Segment Start: PROVIDED DATA

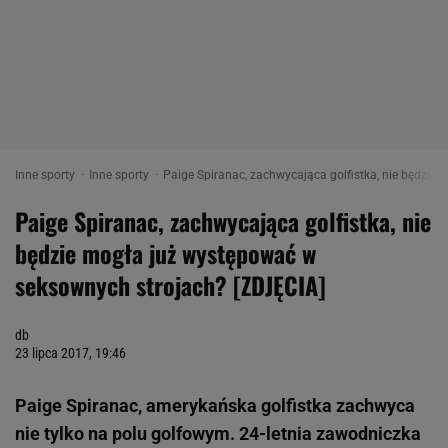
Inne sporty
Inne sporty
Paige Spiranac, zachwycająca golfistka, nie będzie
Paige Spiranac, zachwycająca golfistka, nie
będzie mogła już występować w
seksownych strojach? [ZDJĘCIA]
db
23 lipca 2017, 19:46
Paige Spiranac, amerykańska golfistka zachwyca
nie tylko na polu golfowym. 24-letnia zawodniczka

Segment End: PROVIDED DATA

▸ **PROBLEM DESCRIPTION**: Every line above that holds the string "golfistka" should be returned.

▸ **OUTPUT**:
Paige Spiranac, zachwycająca golfistka, nie będzie
Paige Spiranac, zachwycająca golfistka, nie
Paige Spiranac, amerykańska golfistka zachwyca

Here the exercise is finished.